Physische Aktivitätshypothese

Ein interessanter Ansatz ist die physische Aktivitätshypothese. Im Januar 2005 wurden die Ergebnisse einer Untersuchung der Häufigkeit von ALS bei italienischen Fussballspielern von dem Neurologen Dr. Adriano Chio publiziert. Die Studie umfasste 7325 Fussballspieler, die zwischen 1970 und 2002 in der Serie A oder B aktiv waren.

Insgesamt wurden fünf Spieler identifiziert, die in dieser Zeit an ALS erkrankt sind. Da die Anzahl der statistisch zu erwartenden ALS-Erkrankungen in der untersuchten Sportlergruppe lediglich 0,77 Personen beträgt, besteht in der Berufsgruppe der italienischen Fussballprofis ein 6,5-fach erhöhtes Risiko einer ALS im Vergleich zur Normalbevölkerung

Fotos von zwei Fussballspielern, die um den Ball kämpfen. | © unsplash Laut einer italienischen Studie besteht bei Fussballern ein höheres Risiko für ALS. (unsplash)

Mögliche Ursachen hierfür können hohe körperliche Aktivität im Allgemeinen, der Gebrauch illegaler Substanzen zur Steigerung der physischen Leistungsfähigkeit («Doping») oder genetische Faktoren für eine erhöhte Leistungsfähigkeit sein, die im späteren Lebensverlauf insbesondere bei Fussballspielern einen negativen Einfluss auf die Funktion motorischer Nervenzellen haben.

Möglicherweise ist das ALS-Risiko aber auch fussballspezifisch und geht auf Mikrotraumatisierungen, z.B. durch Kopfbälle oder spezielle Umweltfaktoren, z.B. durch Düngemittel auf Fussballplätzen zurück. 

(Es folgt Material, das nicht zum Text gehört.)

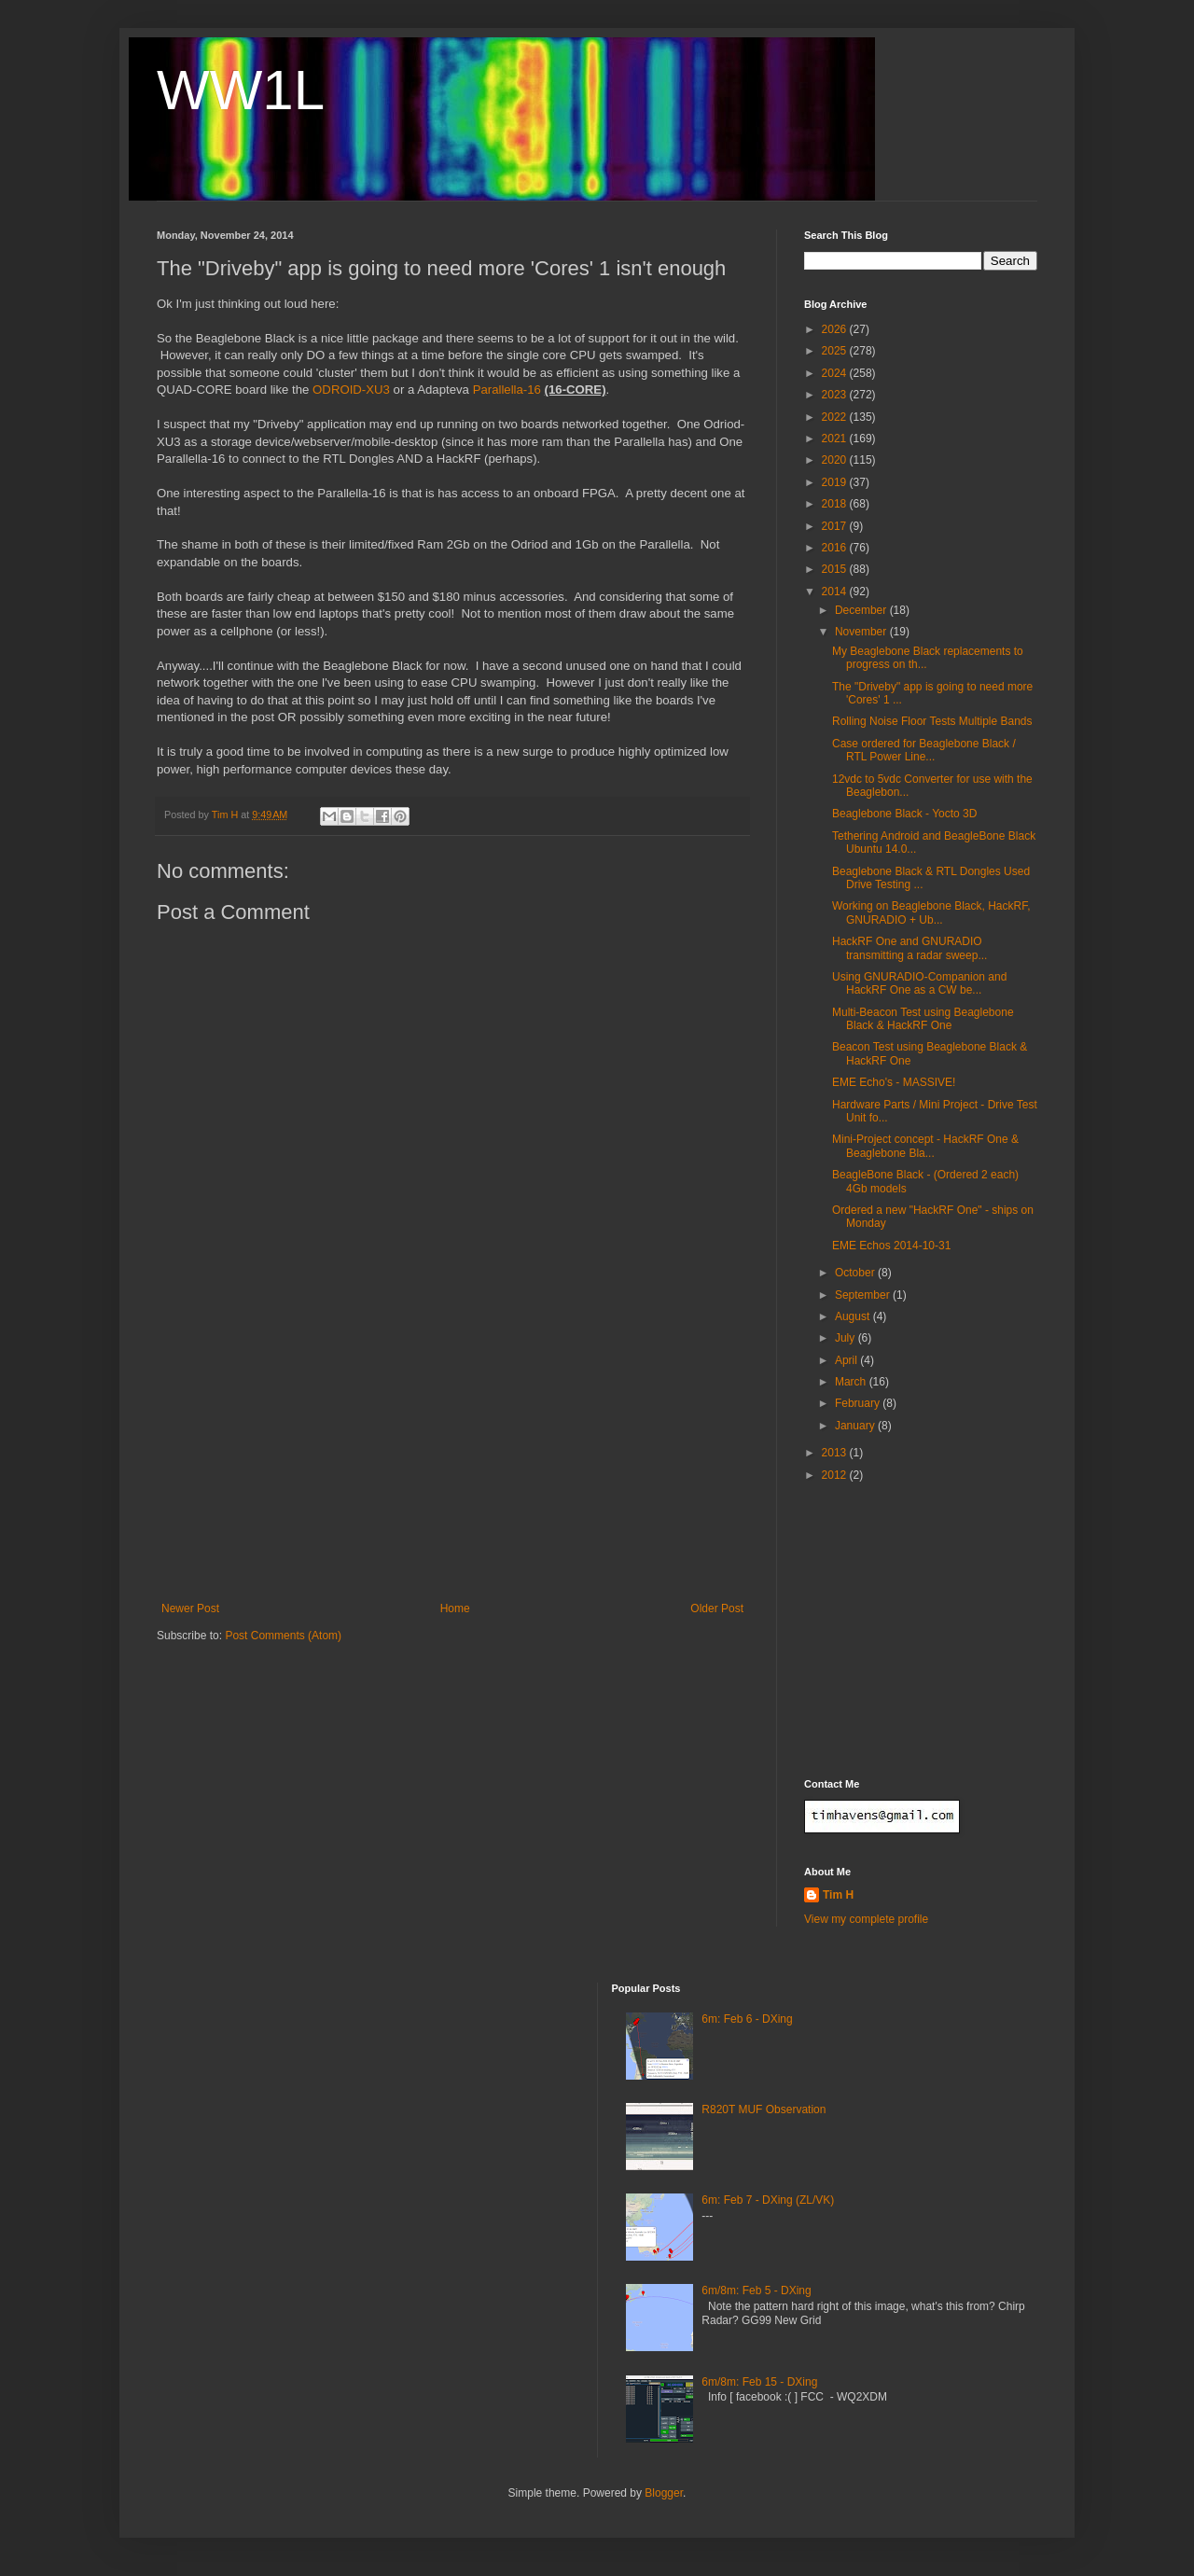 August (854, 1316)
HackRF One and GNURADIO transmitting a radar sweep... (909, 948)
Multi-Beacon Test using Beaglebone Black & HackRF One (923, 1019)
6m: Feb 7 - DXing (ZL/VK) (767, 2200)
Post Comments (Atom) (283, 1635)
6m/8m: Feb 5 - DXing (756, 2290)
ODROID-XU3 (351, 390)
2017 (836, 526)
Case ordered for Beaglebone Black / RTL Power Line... (924, 750)
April (847, 1360)
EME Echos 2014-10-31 (891, 1245)
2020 (836, 459)
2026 (836, 329)
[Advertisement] (452, 1462)
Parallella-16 (507, 390)
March (852, 1381)
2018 (836, 503)
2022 (836, 417)
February (858, 1403)
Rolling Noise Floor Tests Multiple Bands (932, 721)
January (856, 1425)
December (862, 610)
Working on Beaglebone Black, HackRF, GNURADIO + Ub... (931, 912)
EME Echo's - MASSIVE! (893, 1082)
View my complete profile (866, 1919)
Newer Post (190, 1608)
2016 (836, 547)
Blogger (664, 2492)
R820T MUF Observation (763, 2109)
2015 (836, 569)
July (846, 1337)
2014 (836, 591)
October (856, 1272)
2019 (836, 482)
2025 (836, 350)
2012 (836, 1475)
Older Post (716, 1608)
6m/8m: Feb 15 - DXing (759, 2381)
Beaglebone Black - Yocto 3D (904, 813)
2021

Auch eine systematische Analyse von 696.000 US-Soldatinnen und Soldaten, die 1990 im 1. Golfkrieg aktiv im Einsatz waren, ergab eine erhöhte Erkrankungshäufigkeit. Während von diesen Soldatinnen und Soldaten 40 Personen an ALS erkrankten, wurden in einer vergleichbaren Gruppe von 1,8 Millionen US-Soldatinnen und Soldaten ohne Einsatz im Golfgebiet lediglich 67 Neuerkrankungen festgestellt.

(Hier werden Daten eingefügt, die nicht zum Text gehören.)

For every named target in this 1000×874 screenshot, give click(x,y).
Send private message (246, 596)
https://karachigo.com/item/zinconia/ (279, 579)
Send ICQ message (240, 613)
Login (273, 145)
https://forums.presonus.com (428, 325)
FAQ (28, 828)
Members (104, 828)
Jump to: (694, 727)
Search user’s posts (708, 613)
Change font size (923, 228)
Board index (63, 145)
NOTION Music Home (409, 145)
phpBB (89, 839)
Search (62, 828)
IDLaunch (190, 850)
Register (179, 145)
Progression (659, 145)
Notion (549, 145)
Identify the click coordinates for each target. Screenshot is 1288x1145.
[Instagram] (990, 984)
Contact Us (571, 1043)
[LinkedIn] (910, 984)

Frühere Untersuchungen des Zusammenhangs zwischen dem Körpergewicht, körperlicher Aktivität und einem erhöhten Erkrankungsrisiko haben gezeigt, dass ALS-Betroffene vor Ausbruch der Krankheit häufig körperlich sehr aktive und schlanke Menschen waren. Allerdings sind ein schlanker Körperbau und körperliche Anstrengung keinesfalls als alleinige Ursachen der ALS, sondern als mögliche Risikofaktoren in einem komplexen Ursachengefüge aus genetischen und exogenen Faktoren zu betrachten.